Das Projekt an der TU Berlin zeigt aber noch etwas: Bei der Digitalisierung, und zwar nicht nur in der Wasserwirtschaft, lässt sich durch Partnerschaft und Zusammenarbeit mehr erreichen als allein. Gerade wenn es darum geht, die Vorteile der Digitalisierung in konkreten Anwendungen aufzuzeigen, bringt das Wissen aus unterschiedlichen Disziplinen – Forschung, Anlagenbau, Automatisierungstechnik – und das Know-how der Anlagenbetreiber zusätzliche Impulse und liefert Ideen, die Digitalisierung wirklich greifbar machen, Prozess- und Anwenderwissen zusammen- und mit künstlicher Intelligenz in die Software einzubringen.

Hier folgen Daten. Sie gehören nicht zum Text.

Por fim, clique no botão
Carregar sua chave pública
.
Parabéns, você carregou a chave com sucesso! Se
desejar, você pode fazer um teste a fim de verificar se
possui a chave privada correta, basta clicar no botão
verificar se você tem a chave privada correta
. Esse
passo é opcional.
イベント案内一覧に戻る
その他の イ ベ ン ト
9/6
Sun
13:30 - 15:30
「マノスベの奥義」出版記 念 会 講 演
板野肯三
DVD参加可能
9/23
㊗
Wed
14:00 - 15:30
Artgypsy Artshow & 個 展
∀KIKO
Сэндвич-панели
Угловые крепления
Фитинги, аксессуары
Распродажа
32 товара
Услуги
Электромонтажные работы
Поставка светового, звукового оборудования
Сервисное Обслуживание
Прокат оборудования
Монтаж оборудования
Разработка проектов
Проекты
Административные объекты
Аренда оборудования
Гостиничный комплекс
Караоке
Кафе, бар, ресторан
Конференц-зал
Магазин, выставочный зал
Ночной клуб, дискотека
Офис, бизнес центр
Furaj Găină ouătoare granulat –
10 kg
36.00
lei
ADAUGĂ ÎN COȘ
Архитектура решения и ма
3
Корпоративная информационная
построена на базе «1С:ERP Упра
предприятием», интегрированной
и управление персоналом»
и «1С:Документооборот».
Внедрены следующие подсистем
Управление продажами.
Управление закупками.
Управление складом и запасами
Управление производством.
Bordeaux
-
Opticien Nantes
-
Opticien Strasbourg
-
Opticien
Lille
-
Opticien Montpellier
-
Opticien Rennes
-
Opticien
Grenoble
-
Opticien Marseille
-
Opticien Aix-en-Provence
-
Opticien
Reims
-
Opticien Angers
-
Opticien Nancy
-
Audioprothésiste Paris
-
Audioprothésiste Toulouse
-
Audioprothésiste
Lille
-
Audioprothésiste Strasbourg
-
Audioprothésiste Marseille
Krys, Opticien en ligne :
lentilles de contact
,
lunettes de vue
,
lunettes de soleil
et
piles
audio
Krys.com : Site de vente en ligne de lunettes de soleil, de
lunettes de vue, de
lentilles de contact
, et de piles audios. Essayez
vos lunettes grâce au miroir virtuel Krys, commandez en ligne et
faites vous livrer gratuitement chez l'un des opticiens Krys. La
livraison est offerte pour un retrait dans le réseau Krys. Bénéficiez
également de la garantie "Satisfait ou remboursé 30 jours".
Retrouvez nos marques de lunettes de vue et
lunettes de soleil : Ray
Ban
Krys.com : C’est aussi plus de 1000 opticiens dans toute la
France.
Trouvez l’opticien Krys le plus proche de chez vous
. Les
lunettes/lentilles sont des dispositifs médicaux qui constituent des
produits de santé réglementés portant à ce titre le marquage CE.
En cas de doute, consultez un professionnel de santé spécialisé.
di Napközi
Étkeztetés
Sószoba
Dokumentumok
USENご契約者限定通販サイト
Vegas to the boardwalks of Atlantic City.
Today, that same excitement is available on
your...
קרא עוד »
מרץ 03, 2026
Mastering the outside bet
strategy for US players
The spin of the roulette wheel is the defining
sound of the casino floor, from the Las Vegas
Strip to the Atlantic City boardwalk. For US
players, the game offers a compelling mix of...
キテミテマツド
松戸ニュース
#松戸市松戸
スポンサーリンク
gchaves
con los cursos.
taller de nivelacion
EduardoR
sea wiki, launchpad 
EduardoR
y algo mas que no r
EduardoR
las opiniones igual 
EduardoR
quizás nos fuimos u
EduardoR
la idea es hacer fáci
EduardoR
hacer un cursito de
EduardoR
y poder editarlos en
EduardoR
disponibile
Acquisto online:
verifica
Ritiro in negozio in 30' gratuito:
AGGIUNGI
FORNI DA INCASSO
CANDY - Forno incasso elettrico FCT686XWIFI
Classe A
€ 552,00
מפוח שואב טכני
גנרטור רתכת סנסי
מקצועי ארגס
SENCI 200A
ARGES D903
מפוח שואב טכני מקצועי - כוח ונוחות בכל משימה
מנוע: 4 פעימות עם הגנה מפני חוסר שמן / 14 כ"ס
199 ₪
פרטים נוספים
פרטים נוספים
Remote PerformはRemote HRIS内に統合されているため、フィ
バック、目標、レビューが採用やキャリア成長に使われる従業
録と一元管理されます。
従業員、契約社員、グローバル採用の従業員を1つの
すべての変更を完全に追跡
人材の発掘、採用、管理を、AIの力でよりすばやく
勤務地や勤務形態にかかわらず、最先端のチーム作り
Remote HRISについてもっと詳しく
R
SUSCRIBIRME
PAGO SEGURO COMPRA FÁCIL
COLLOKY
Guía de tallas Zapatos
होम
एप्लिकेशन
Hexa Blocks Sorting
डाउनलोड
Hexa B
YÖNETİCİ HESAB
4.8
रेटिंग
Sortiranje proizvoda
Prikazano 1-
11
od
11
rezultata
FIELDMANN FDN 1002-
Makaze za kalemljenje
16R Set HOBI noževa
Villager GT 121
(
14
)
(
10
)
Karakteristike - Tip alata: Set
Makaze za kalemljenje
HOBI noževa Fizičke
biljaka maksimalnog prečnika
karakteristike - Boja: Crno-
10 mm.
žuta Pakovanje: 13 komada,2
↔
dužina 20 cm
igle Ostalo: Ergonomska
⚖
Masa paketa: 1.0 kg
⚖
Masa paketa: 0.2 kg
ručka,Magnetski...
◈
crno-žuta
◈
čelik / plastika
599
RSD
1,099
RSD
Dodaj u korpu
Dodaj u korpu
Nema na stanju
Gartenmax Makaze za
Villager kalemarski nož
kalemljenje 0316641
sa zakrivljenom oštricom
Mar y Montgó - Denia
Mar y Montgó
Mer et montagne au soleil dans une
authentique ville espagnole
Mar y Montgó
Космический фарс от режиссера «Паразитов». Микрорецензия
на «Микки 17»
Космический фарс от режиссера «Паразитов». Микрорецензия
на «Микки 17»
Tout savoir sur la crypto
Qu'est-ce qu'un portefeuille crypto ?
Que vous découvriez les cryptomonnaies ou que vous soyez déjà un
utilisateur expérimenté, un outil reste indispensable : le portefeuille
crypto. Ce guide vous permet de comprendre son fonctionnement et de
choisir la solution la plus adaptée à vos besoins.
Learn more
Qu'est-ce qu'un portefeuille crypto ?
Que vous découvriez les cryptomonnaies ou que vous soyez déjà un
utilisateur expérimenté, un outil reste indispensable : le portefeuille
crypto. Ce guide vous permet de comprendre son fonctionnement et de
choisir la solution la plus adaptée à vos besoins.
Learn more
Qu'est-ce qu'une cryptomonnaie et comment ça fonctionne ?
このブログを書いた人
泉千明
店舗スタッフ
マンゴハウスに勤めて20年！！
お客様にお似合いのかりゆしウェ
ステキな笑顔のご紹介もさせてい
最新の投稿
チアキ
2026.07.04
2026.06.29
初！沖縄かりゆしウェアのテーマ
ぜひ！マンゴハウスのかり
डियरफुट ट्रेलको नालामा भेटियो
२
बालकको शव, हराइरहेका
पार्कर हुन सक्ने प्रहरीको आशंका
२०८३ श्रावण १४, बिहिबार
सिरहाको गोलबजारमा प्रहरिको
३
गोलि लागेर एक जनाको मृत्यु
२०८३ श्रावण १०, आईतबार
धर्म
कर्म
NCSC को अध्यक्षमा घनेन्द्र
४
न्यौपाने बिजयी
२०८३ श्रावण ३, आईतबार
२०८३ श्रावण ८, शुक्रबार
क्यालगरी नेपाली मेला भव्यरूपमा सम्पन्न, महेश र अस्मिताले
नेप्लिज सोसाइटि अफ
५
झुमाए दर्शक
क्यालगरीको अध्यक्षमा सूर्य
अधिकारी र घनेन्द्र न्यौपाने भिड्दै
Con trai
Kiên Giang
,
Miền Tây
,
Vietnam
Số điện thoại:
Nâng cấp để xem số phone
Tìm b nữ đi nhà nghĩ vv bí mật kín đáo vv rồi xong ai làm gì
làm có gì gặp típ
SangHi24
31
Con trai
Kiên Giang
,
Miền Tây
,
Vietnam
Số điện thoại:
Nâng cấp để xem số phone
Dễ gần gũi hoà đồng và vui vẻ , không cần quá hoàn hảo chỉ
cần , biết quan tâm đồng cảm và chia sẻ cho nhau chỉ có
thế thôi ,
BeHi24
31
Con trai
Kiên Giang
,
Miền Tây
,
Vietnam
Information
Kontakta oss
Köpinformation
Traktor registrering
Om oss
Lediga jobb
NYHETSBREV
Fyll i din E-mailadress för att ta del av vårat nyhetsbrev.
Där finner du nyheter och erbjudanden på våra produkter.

Diese Vernetzung von Wissen und Kompetenzen ist es, die die Arbeit von GWP so wertvoll macht – auch und gerade mit Blick auf die digitale Zukunft.

Zusammenarbeit und Vielfalt für neue Ideen

Gerade im Bereich Prozessoptimierung, Ertüchtigung bestehender Anlagen oder Flexibilisierung von Anlagen und Kapazitäten gibt es einen enormen Bedarf nach innovativen Softwarelösungen, und daher wird es schon bald Alltag sein, über Industrial internet of things (IIoT)und durchgängige Lösungen in der Cloud zu sprechen. Daten werden ganz selbstverständlich vom Sensor über die Edge in die Cloud gestreamt, Anlagen standardmäßig am digitalen Zwilling entwickelt und optimiert. Die Integration von Daten und Modellen sowohl im Bereich der Operational Technology (OT) als auch zwischen OT und IT wird ebenfalls weitergehen, die digitalen Zwillinge von Anlagen, Prozessen und Performance werden zunehmend verschmelzen. Wir erleben gerade mit, wie sich die Zusammenarbeit in und zwischen Unternehmen verändert – gemeinsame Entwicklungen statt Lasten- und Pflichtenheften, agile Teams mit unterschiedlichen Kompetenzen, und dazu die richtigen Werkzeuge: Diese Kombination aus digitalen Lösungen und Kreativität macht die Zukunft der Digitalisierung so spannend.

Ich freue mich sehr, und bin stolz darauf, dass Siemens als Unternehmen und seit diesem Jahr auch ich persönlich im GWP-Netzwerk diesen Weg mitgestalten darf. Wir leben in einer spannenden Zeit, in vielerlei Hinsicht, und daher ist es an uns allen, unsere Ideen und Fähigkeiten einzubringen, um die Ressource Wasser zu schützen und nachhaltig zu nutzen. Dafür liefert uns die Digitalisierung wichtige Instrumente.